Piratenchef Schlömer "Wir müssen Köpfe zeigen"

Der Parteichef der Piraten Bernd Schlömer will einen Strategiewechsel.

(Foto: dpa)

Strategiewechsel bei den Piraten: Parteichef Schlömer fordert im SZ-Interview mehr Eigenverantwortung für die Spitzenkandidaten - ohne dabei den Bezug zur Basis zu verlieren. So soll die Partei vor der Bedeutungslosigkeit bewahrt werden.

Von Jan Bielicki und Jan Heidtmann

SZ: Angenommen, am kommenden Sonntag wäre Bundestagswahl: Wie schätzen Sie die Chancen der Piraten ein?

Bernd Schlömer: Wir liegen derzeit zwischen drei und vier Prozent. Aber wir haben in Niedersachsen gesehen, dass es bei Meinungsumfragen oft erhebliche Varianzen gibt.

In Niedersachsen haben Sie verloren. Ihr Parteifreund Christopher Lauer hat daraufhin das Publikum per Internet gefragt: Warum wählt Ihr die Piraten nicht? - Kennen Sie die Antwort?

Die Menschen wissen einfach nicht, wofür die Piratenpartei steht. Und sie verbinden mit der Piratenpartei auch keine Menschen. Deswegen habe ich auch gesagt, dass wir nicht weiter allein darauf setzen können, Themen zu transportieren. Wir müssen Köpfe, Menschen zeigen, Sympathieträger, die unsere Themen einfach und leicht transportieren.

Im Moment erwecken die Piraten eher den Eindruck, dass sie sich die Köpfe einschlagen.

Ich bekomme auch viel positives Feedback von Bürgern, die sagen: Hier gibt es eine Partei, die eine Debattenkultur hat. Da wird ein Kanzlerkandidat nicht im Hinterzimmer von drei Menschen bestimmt und die Parteibasis nickt das ab. Insofern kann Debattenkultur auch ein positives Image haben. In einer Phase, in der die Piratenpartei von knapp 12.000 auf 35.000 Mitglieder angewachsen ist, sind Diskussionen auch nicht wirklich verwunderlich. Jetzt können wir aber klären, in welche Richtung wir wollen.

Auf die Frage von Herrn Lauer kritisierten viele, die Piratenpartei beherberge eine Menge Sexisten und Rassisten.

Mit einigen neuen Mitgliedern haben wir tatsächlich Probleme. Das will ich gar nicht bestreiten. Diese Leute haben ein Problem, mit anderen Menschen respektvoll umzugehen. Sie äußern sich sexistisch oder menschenfeindlich. Diese Mitglieder stehen aber nicht in zentralen Funktionen. Wir werden jedes Mitglied, das sich so äußert, mit den üblichen parteiinternen Maßnahmen belegen. Wir lassen uns das nicht gefallen.

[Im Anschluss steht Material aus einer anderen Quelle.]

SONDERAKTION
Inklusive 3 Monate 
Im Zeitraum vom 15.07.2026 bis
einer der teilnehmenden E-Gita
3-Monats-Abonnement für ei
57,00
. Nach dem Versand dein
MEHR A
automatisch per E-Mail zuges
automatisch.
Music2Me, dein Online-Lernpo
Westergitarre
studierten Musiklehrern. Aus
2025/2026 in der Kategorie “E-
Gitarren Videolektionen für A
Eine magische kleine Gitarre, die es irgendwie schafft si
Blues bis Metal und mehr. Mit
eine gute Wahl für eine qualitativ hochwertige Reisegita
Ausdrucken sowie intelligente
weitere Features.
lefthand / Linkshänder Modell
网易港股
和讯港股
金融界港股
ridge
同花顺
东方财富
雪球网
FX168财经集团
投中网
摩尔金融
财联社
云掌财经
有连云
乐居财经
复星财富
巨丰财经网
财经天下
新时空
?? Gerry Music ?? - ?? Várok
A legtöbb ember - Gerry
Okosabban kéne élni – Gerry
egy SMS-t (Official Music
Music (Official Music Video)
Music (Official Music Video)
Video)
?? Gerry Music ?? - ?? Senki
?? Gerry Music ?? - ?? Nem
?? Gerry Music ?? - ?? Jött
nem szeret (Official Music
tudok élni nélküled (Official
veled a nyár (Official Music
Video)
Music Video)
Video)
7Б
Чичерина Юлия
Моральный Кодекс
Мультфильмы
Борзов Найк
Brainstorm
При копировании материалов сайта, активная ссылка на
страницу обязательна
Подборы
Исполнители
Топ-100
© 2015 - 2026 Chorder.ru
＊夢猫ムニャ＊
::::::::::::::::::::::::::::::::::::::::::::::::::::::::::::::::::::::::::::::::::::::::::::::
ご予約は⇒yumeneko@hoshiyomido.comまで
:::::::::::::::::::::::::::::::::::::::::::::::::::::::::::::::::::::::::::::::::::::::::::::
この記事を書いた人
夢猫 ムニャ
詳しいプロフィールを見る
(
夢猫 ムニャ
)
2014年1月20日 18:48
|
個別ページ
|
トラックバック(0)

Sie werden sie also rausschmeißen?

Das ist nicht ganz so einfach, kann aber durchaus am Ende dieses Prozesses stehen.

Brauchen die Piraten eine Frauenquote?

Die Quote ist in der Piratenpartei bei internen Abstimmungen abgelehnt worden. In aktuellen Diskussion wird letztendlich darüber gesprochen, wie man Menschen fördern kann. Ich fordere alle Frauen auf, sich auch um Ämter und Mandate zu bewerben - und das geschieht ja zunehmend. In Nordrhein-Westfalen hat die Aufstellungsversammlung gerade eine Frau auf Platz eins der Bundestagswahlliste gewählt. Wir müssen Frauen fördern und fordern. Nicht nur fördern.

Sie sprechen ja wie Gerhard Schröder.

Hoffentlich nicht! Ich spiele auch besser Fußball als er.

Die Bundestagswahl ist im September. Was muss bei den Piraten bis dahin passieren?

An diesem Wochenende werden wir bei einem Strategietreffen in Leipzig die Grundlagen für unser weiteres Vorgehen legen. Es geht auch um grundsätzliche Fragen: Was für eine Partei wollen wir eigentlich sein? Ich persönlich denke, dass wir von unseren Stärken wieder stärker Gebrauch machen müssen. Das heißt, wir müssen zeigen, dass wir internetgestützte Verfahren für politische Entscheidungen anwenden und nutzen. Dass uns Korruptionsbekämpfung, Offenheit von Politik und Verwaltung, Integrität und Transparenz wichtig sind.